Yesterday I saw a production of the children’s classic, The Velveteen Rabbit. The story is about a little stuffed bunny’s relationship with a young boy, and the soft toy’s desire to be a “real” rabbit. After much time, the velveteen rabbit does become real in the boy’s eyes. At the end of the story, a fairy gets involved and the rabbit becomes really real, and goes to play with the other bunnies in the woods. The particular theatrical version I saw opened with something wonderful like, “realness isn’t how you look, it’s something you hold in your heart”. It got me wondering, what does it mean to be real?
The other reference to “realness” that came to mind (apart from Pinocchio), was Jennie Livingston’s documentary Paris is Burning. Set in New York in the late 1980s, the film explores the world of underground drag-ball culture. At these balls, gay men and trans* folk (of predominately African American and Hispanic backgrounds), would compete performing various categories of “drag”. Several categories necessitated the effective portrayal of “realness”– for example, Butch-Queen realness was judged on whether the competitor could pass as a heterosexual in the sub-categories of executive, thug, pretty boy, etc. Below is a clip from the film about realness:
For the participants in drag balls, demonstrating realness was a way of showing your potential, if boundaries such as race, class and gender didn’t exist. However in Bodies that Matter, Judith Butler discusses the way in which doing realness creates the boundaries of realness itself- the rules of realness are reinforced. Butler teaches us that getting real is tricky business.
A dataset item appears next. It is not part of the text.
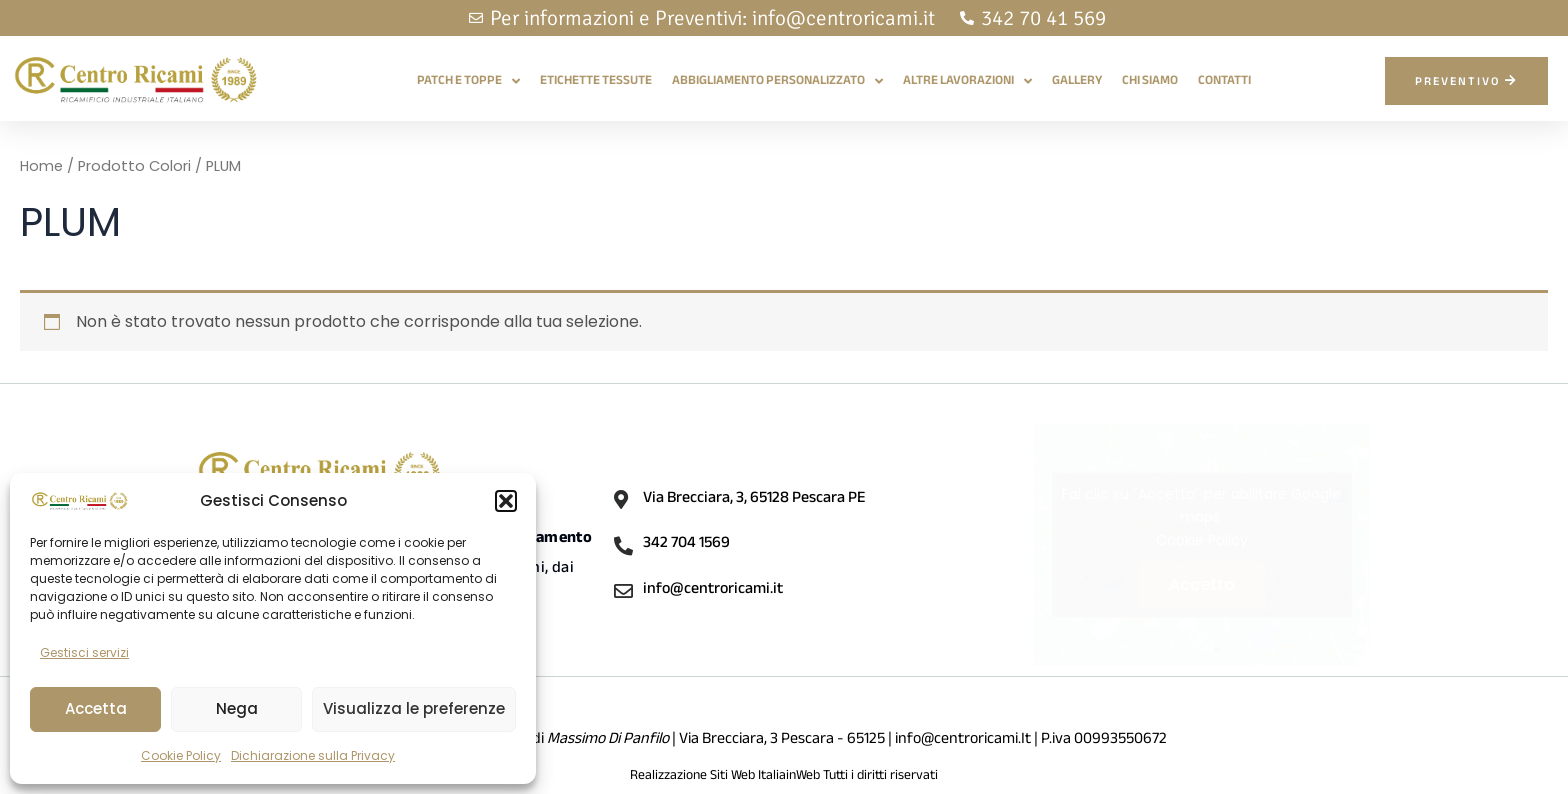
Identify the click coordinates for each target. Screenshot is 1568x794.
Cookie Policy (181, 755)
Aside from the drag-ball scene, the realness issue seems pervasive across so many experiences of sexuality and gender. As discussed previously, it’s easy to find oneself in a situation or community where you feel that you don’t meet the “criteria” for acceptance. The trans* community is very often subjected to the rules of realness, as this piece by Tobi Hill-Meyer reminds us (e.g. “you’re not a real transsexual woman if you don’t wear dresses and skirts all the time“).
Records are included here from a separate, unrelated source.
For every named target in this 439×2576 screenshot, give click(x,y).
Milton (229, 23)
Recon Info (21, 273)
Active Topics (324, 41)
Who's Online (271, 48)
But back to Velveteen. I think we can take a lot away from this story on the subject of the real. When the rabbit encounters some “real” forest bunnies, they mock the toy for having no legs (“fancy a rabbit without hind legs!”). And while the fairy at the end assures the velveteen rabbit that for the young boy the rabbit was 100% real, she still changes the rabbit and says, “now you shall be real to everyone”. Despite this ending, when the forest bunnies tease earlier in the story, the velveteen rabbit exclaims, “I know I am Real!”. Maybe then, this little rabbit really does teach us that it’s what’s in our hearts that makes us real- despite what we look like, or what the haters say. And when the fairy transforms the rabbit into a real forest dweller (though she may be reinforcing what it means to be a real bunny), we know that actually, the velveteen rabbit was real all along.